November brings the “Zaz” International Festival for Performance Art . With Tamar Raban at the helm as its artistic director, it will provide a showcase for 30 performance artists from Israel and further afield.
Start your day with breakfast at laid-back Rothschild 12 or bookstore café Book Worm (7 Mazeh Street, (0)3 535 7907), on the ground floor of the Chelouche Art Gallery.
A hit with Tel Aviv’s bohemian crowd, Sheleg Café serves both Mediterranean and classic Israeli dishes. In the morning it offers nine different breakfasts; later in the day, there are sandwiches and salads.

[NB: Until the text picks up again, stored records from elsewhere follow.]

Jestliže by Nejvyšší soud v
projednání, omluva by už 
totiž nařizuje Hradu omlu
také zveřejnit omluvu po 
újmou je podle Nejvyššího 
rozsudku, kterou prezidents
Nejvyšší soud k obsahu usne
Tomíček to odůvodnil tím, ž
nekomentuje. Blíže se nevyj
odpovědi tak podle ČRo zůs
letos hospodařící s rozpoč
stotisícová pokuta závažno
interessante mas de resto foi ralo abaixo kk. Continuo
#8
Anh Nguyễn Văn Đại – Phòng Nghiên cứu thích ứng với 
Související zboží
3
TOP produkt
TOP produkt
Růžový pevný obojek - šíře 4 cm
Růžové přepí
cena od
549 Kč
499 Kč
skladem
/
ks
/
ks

Two minutes east is Pappas, an Italianrun trattoria on the fringes of the market. Regulars swear by the “Davide”pizza, topped with pepperoni, chilli and ricotta.

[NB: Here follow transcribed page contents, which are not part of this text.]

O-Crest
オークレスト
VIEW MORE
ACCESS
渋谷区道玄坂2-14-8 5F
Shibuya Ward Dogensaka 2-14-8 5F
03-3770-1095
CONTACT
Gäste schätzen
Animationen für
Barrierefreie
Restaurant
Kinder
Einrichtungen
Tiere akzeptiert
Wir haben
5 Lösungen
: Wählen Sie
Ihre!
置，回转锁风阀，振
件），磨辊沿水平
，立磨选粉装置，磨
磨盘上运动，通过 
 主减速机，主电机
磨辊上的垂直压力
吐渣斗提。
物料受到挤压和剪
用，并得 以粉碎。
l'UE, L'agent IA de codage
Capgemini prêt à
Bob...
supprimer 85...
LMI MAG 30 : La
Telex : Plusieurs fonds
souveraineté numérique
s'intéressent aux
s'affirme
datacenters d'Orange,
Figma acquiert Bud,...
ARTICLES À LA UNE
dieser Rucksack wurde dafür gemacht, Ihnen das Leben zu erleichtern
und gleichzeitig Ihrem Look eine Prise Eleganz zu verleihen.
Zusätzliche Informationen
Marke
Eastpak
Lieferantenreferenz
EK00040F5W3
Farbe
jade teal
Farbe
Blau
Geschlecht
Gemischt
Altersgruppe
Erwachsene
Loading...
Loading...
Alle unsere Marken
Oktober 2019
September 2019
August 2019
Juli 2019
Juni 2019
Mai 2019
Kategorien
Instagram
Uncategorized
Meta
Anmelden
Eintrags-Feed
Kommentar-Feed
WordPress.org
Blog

Named after the ballet impresario and founder of the Ballets Russes, the Diaghilev Live Art Boutique Hotel (rooms from €144/ NIS735) has a central location, spacious rooms and exceptionally friendly staff. Rich oriental rugs and paintings and sculptures by Israeli artists add warmth to the understated decor.
Set in a landmark building that dates from the 1930s, the Townhouse Tel Aviv (rooms from €150/NIS765) is a 19-room boutique hotel. The decor is impeccable (think handmade rugs, polished parquet floors and big, comfortable beds), while little extras include free Wi-Fi and bikes for guests to borrow.
Local designer Daniella Lehavi is known for her luxury leather goods, all handmade in Israel, with a range that runs from belts and wallets to capacious tote bags. The elegant flagship store also features special-edition pieces.
Vanity is a carefully curated little boutique selling clothes, accessories and vintage couture pieces, hand-picked by owner Orna Shaul.
Near the Great Synagogue, Port Said serves tasty Middle Eastern bar food such as chickpea-sprinkled hummus masabacha.
Café Europa is packed every night until its 2am closing time, serving excellent cocktails and sophisticated small plates such as beef tartare or tuna ceviche.
For casual drinks, try the effortlessly hip Lucifer or Cookies and Cream (99 Allenby Street).
A hidden door in a sandwich shop leads to Deli, a smooth cocktail bar and club. At the weekends it hosts LATER’s cutting-edge house and techno parties, featuring rising talents from Berlin, Hamburg, London and, of course, Tel Aviv.